:: Exercise materials ::

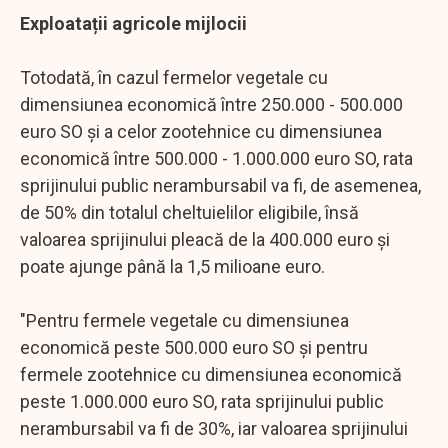
Exploatații agricole mijlocii
Totodată, în cazul fermelor vegetale cu
dimensiunea economică între 250.000 - 500.000
euro SO şi a celor zootehnice cu dimensiunea
economică între 500.000 - 1.000.000 euro SO, rata
sprijinului public nerambursabil va fi, de asemenea,
de 50% din totalul cheltuielilor eligibile, însă
valoarea sprijinului pleacă de la 400.000 euro şi
poate ajunge până la 1,5 milioane euro.
"Pentru fermele vegetale cu dimensiunea
economică peste 500.000 euro SO şi pentru
fermele zootehnice cu dimensiunea economică
peste 1.000.000 euro SO, rata sprijinului public
nerambursabil va fi de 30%, iar valoarea sprijinului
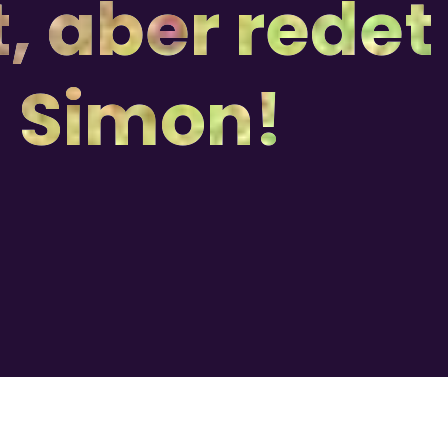
t, aber redet
n Simon!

:: How to complete this task ::
Look through the entries above, and wherever a line holds the string "peste", copy it.

:: Result ::
economică peste 500.000 euro SO şi pentru
peste 1.000.000 euro SO, rata sprijinului public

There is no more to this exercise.